TFrom Robert Whitcomb’s “Digital Diary,’’ in GoLocal24.com
The New England News Collaborative (NENC), a consortium of NPR stations, has a nice piece on its Web site about efforts to fix up that old textile mill town of Willimantic, Conn. (which called itself “The Thread City’’).
Much of the story focused on whether to tear down two old abandoned and adjacent Main Street hotels. One is the Nathan Hale Hotel, built in the Twenties and named after the Connecticut man who became a soldier and spy in the Revolutionary War and was executed by the British for his brave work. (He’s the official “State Hero’’ of Connecticut.) The other is the unfortunately named Hooker Hotel built in 1887 (where in some of its later years some women of that age-old profession were known to ply their wares). In fact, the building is named for the respectable Seth Chauncey Hooker, its developer.
Both the hotels were what used to be called “railroad hotels’’. They were close to the train stations in their towns or cities and were heavily used by salesmen, such as Willy Loman, the sad protagonist of the play Death of a Salesman.

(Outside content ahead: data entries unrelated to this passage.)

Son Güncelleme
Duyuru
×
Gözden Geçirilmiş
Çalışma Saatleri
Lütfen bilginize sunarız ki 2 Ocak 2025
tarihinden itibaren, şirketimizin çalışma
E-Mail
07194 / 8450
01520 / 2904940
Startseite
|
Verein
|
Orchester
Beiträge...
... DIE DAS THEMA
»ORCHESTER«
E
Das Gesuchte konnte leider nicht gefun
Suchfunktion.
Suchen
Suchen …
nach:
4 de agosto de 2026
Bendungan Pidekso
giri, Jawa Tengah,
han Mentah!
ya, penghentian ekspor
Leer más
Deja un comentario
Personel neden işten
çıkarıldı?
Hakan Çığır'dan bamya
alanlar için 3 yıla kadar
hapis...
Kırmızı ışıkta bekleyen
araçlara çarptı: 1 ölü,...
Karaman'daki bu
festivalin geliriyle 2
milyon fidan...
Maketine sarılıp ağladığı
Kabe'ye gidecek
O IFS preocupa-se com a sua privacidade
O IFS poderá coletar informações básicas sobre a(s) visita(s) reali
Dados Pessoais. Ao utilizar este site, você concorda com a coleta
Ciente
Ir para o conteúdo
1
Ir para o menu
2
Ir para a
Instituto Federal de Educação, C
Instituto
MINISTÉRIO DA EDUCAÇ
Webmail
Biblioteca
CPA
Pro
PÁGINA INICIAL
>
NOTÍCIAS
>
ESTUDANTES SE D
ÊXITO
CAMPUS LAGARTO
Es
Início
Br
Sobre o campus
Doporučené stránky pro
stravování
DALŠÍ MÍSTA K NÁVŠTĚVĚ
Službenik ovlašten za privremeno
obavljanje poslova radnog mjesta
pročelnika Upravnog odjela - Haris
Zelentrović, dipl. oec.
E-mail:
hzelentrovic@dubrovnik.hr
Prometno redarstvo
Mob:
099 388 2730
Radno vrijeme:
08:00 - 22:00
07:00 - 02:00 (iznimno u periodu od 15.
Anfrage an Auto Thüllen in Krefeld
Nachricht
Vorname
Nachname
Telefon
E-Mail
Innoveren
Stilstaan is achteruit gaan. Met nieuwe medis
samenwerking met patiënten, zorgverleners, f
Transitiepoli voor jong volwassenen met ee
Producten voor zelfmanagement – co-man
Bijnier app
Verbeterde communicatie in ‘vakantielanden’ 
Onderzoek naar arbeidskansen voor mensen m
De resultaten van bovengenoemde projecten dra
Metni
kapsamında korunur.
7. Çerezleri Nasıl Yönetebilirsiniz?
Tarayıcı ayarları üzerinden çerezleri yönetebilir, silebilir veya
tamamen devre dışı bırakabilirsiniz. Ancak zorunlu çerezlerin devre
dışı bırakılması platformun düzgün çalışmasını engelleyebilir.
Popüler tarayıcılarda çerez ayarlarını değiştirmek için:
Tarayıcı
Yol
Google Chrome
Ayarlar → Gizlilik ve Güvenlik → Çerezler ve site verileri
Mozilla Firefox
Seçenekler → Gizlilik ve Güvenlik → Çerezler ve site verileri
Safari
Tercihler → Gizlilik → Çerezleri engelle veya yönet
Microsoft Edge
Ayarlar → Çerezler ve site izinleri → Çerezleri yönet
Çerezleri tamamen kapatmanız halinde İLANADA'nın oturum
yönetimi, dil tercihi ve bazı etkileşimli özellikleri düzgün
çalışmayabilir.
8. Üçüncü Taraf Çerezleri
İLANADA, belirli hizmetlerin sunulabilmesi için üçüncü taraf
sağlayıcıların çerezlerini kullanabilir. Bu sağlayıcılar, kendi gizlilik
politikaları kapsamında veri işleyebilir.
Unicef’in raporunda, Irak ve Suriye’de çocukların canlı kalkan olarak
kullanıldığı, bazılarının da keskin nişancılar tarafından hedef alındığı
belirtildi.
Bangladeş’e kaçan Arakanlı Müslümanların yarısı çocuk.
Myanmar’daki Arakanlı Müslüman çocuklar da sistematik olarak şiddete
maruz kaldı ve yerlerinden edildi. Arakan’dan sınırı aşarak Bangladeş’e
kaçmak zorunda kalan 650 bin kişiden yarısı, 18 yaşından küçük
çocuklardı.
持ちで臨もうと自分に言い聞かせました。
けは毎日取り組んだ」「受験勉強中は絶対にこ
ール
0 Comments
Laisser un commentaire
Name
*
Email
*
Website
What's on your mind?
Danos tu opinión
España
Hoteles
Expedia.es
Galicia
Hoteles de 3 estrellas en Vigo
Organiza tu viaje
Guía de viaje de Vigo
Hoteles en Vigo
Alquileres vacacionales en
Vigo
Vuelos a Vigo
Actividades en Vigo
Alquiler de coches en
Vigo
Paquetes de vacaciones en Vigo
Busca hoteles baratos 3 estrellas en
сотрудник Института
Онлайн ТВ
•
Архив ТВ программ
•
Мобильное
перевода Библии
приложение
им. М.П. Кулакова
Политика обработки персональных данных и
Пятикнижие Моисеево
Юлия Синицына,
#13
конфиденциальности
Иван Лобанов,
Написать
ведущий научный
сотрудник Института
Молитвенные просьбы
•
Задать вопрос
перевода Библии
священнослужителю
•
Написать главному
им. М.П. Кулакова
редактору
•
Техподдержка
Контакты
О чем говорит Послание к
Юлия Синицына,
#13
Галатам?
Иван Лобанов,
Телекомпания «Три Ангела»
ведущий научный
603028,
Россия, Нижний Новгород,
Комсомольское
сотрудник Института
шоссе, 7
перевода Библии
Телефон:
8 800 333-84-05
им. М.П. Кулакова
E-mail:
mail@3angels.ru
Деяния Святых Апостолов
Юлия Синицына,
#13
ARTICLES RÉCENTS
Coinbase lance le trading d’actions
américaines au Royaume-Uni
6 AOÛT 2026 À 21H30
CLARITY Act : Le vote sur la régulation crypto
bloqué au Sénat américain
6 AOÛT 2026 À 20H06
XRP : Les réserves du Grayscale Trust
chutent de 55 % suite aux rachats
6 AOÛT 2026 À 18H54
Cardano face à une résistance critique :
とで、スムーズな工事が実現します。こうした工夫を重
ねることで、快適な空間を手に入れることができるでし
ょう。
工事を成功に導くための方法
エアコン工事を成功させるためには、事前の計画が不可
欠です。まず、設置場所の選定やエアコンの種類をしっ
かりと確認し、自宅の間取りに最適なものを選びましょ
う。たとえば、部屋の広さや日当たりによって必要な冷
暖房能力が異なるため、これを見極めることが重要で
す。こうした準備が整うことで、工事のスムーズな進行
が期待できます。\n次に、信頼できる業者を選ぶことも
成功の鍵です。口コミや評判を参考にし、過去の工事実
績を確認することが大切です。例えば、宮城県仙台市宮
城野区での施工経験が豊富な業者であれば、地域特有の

Most of these hotels have long since disappeared with the demise of rail passenger service to many towns and even cities and its replacement, by car travel, aided and abetted by the Interstate Highway System. The rise of car culture led to most hotels and motels being built away from downtowns, on suburban shopping strips and/or close to the nearest Interstate – with lots of parking.
Marriotts and other chains, etc., can be very nice but I miss the quirky atmosphere of these old downtown hotels in New England, where local luminaries and others would gather, often almost every day, to eat in their dining rooms (Yankee pot roast! Finnan haddie!) and attend meetings of local civic organizations. Their lobbies were almost like town halls.